1. Field of the Invention
The present invention relates to an apparatus for converting an image frame rate, and more particularly, to a method and apparatus for interpolating an image that improve frequency characteristics of a motion compensated interpolation by combining motion compensation and a de-blurring filter.
2. Description of the Related Art
Generally, personal computers (PCs) or high definition televisions (HDTVs) perform frame rate conversion in order to interchange programs according to various broadcasting signal specifications such as Phase Alternating Line (PAL) or National Television System Committee (NTSC). The frame rate conversion is for converting the number of frames that are output per second. In particular, a process for interpolating a new frame between frames is needed when a frame rate increases.
Most film image signals include 24 fps to show movies, whereas image signals include 30 fps according to an NTSC specification. Thus, film image signals must include 30 frames (or 60 field/sec) so as to apply them to an NTSC specification format.
FIG. 1 is a diagram for explaining a conventional frame rate converting method from a 24 fps digital image signal to a 30 fps digital image signal. Referring to FIG. 1, new frames F1′ through F4′ are generated by coping given frames F1 through F4. An interpolation frame Fi is generated by applying the given frames F2 and F3 to motion compensation having a certain rate. In more detail, a motion compensated frame by half a motion vector in a direction from the second frame F2 to the third frame F3 and a motion compensated frame by half a motion vector in a direction from the third frame F3 to the second frame F2. The combined frame is inserted into the interpolation frame F1 between the second frame F2 and the third frame F3.
In this regard, when sub-pixel motion estimation is used to interpolate an image or a frame, an interpolation area obtained by the motion compensation from a previous or next frame is slightly different from a substantial interpolation area.
In more detail, a pixel that is to be interpolated is obtained from a pixel of previous and next frames by dividing a motion vector value obtained by the motion estimation at a certain rate. The divided motion vector value is an integer value or a decimal value. If the motion vector value is not the integer value as shown in FIG. 2 that is a diagram for explaining a conventional image interpolation method, the pixel that is to be interpolated obtains, from the previous and next frames, a value containing a decimal point.
However, since a corresponding pixel is not substantially included in the previous and next frames at a location x of the motion vector that contains the decimal point, the interpolated pixel is obtained from four pixel values P1 through P4 around the location x of the motion vector by performing a well-known linear or non-linear operation.

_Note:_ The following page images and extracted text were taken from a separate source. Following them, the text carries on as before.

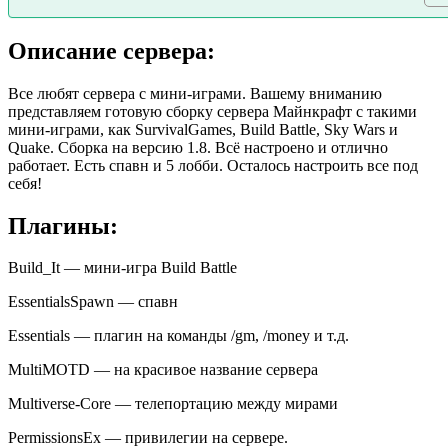
Описание сервера:
Все любят сервера с мини-играми. Вашему вниманию
представляем готовую сборку сервера Майнкрафт с такими
мини-играми, как SurvivalGames, Build Battle, Sky Wars и
Quake. Сборка на версию 1.8. Всё настроено и отлично
работает. Есть спавн и 5 лобби. Осталось настроить все под
себя!
Плагины:
Build_It — мини-игра Build Battle
EssentialsSpawn — спавн
Essentials — плагин на команды /gm, /money и т.д.
MultiMOTD — на красивое название сервера
Multiverse-Core — телепортацию между мирами
PermissionsEx — привилегии на сервере.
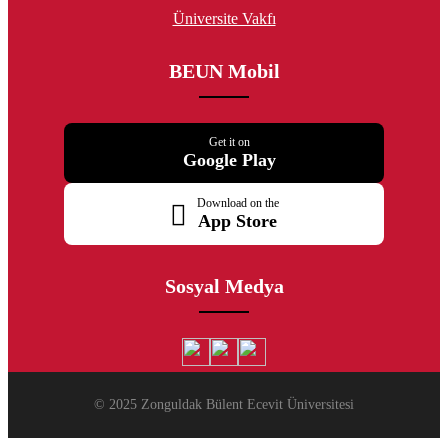
Üniversite Vakfı
BEUN Mobil
Get it on
Google Play
Download on the
App Store
Sosyal Medya
© 2025 Zonguldak Bülent Ecevit Üniversitesi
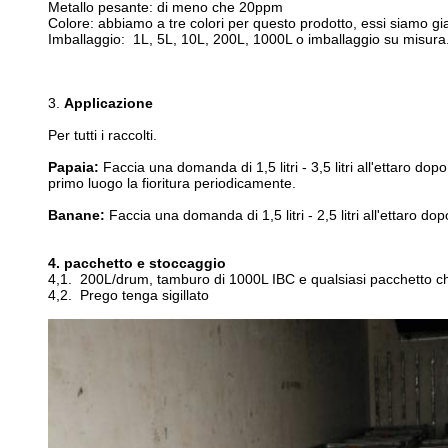
Metallo pesante: di meno che 20ppm
Colore: abbiamo a tre colori per questo prodotto, essi siamo gi
Imballaggio: 1L, 5L, 10L, 200L, 1000L o imballaggio su misura
3.
Applicazione
Per tutti i raccolti.
Papaia:
Faccia una domanda di 1,5 litri - 3,5 litri all'ettaro dop
primo luogo la fioritura periodicamente.
Banane:
Faccia una domanda di 1,5 litri - 2,5 litri all'ettaro d
4. pacchetto e stoccaggio
4,1. 200L/drum, tamburo di 1000L IBC e qualsiasi pacchetto c
4,2. Prego tenga sigillato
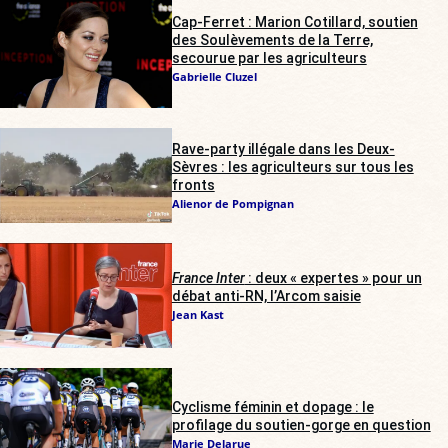
Cap-Ferret : Marion Cotillard, soutien
des Soulèvements de la Terre,
secourue par les agriculteurs
Gabrielle Cluzel
Rave-party illégale dans les Deux-
Sèvres : les agriculteurs sur tous les
fronts
Alienor de Pompignan
France Inter
: deux « expertes » pour un
débat anti-RN, l’Arcom saisie
Jean Kast
Cyclisme féminin et dopage : le
profilage du soutien-gorge en question
Marie Delarue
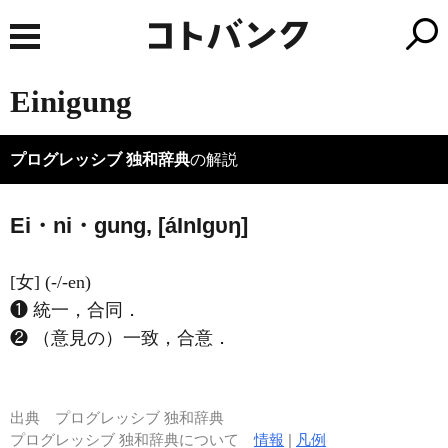
Einigung
プログレッシブ 独和辞典
の解説
Ei・ni・gung, [á
I
n
I
ɡυŋ]
[女] (-/-en)
❶ 統一，合同．
❷ （意見の）一致，合意．
出典
プログレッシブ 独和辞典
プログレッシブ 独和辞典について
情報
|
凡例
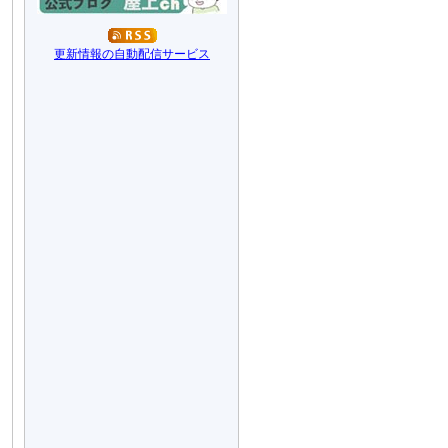
更新情報の自動配信サービス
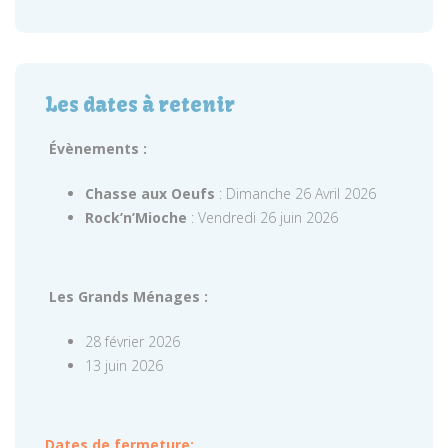
Les dates à retenir
Évènements :
Chasse aux Oeufs
: Dimanche 26 Avril 2026
Rock’n’Mioche
: Vendredi 26 juin 2026
Les Grands Ménages :
28 février 2026
13 juin 2026
Dates de fermeture:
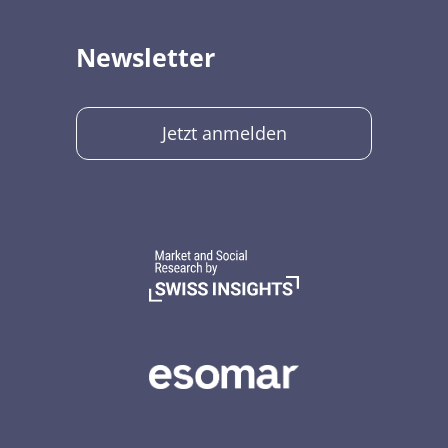
Newsletter
Jetzt anmelden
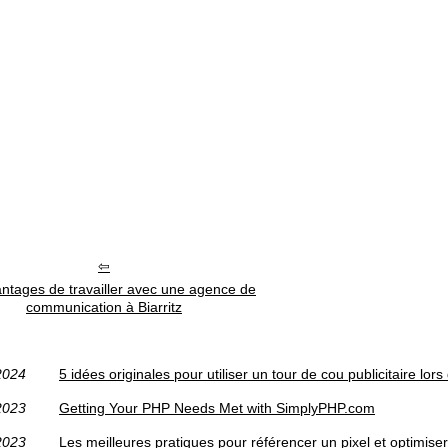
ntages de travailler avec une agence de
communication à Biarritz
2024
5 idées originales pour utiliser un tour de cou publicitaire l
2023
Getting Your PHP Needs Met with SimplyPHP.com
2023
Les meilleures pratiques pour référencer un pixel et optimiser 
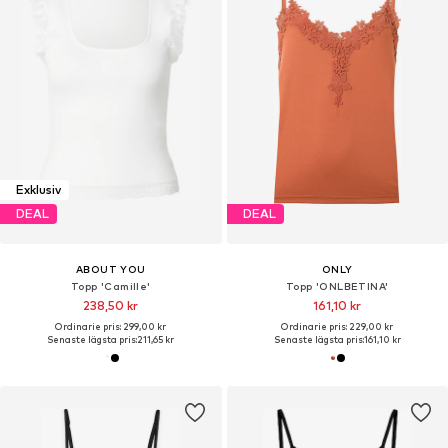
Exklusiv
DEAL
DEAL
ABOUT YOU
ONLY
Topp 'Camille'
Topp 'ONLBETINA'
238,50 kr
161,10 kr
Ordinarie pris: 299,00 kr
Ordinarie pris: 229,00 kr
Senaste lägsta pris:
211,65 kr
Senaste lägsta pris:
161,10 kr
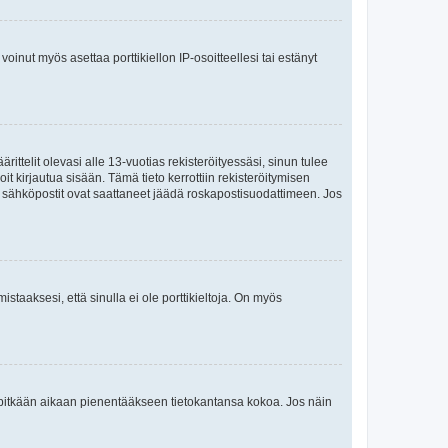
oinut myös asettaa porttikiellon IP-osoitteellesi tai estänyt
ttelit olevasi alle 13-vuotias rekisteröityessäsi, sinun tulee
it kirjautua sisään. Tämä tieto kerrottiin rekisteröitymisen
ai sähköpostit ovat saattaneet jäädä roskapostisuodattimeen. Jos
staaksesi, että sinulla ei ole porttikieltoja. On myös
neet pitkään aikaan pienentääkseen tietokantansa kokoa. Jos näin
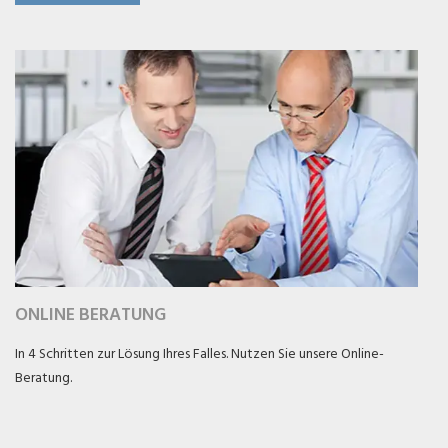
ONLINE BERATUNG
In 4 Schritten zur Lösung Ihres Falles. Nutzen Sie unsere Online-
Beratung.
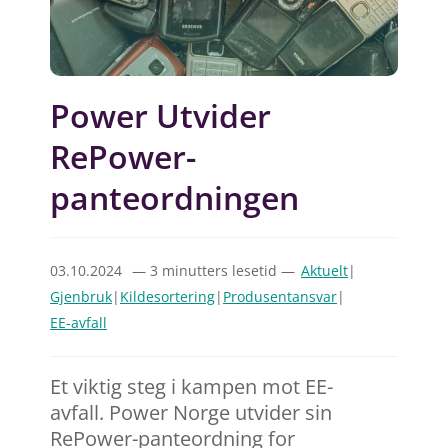
Power Utvider
RePower-
panteordningen
03.10.2024
— 3 minutters lesetid —
Aktuelt
|
Gjenbruk
|
Kildesortering
|
Produsentansvar
|
EE-avfall
Et viktig steg i kampen mot EE-
avfall. Power Norge utvider sin
RePower-panteordning for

However, the four pixels P1 through P4 correspond to values located in an integer part, and a sub-pixel value of the location x of the motion vector corresponds to a value located in a decimal part. Thus, an image detail difference occurs when the values located in the integer and decimal parts are compensated.
The conventional pixel interpolation method low-passes a frequency component of a pixel by performing the linear or non-linear operation, causing blurring. That is, an interpolation pixel according to the size of a motion vector and a motion compensation rate of previous and next frames may lose a high frequency component.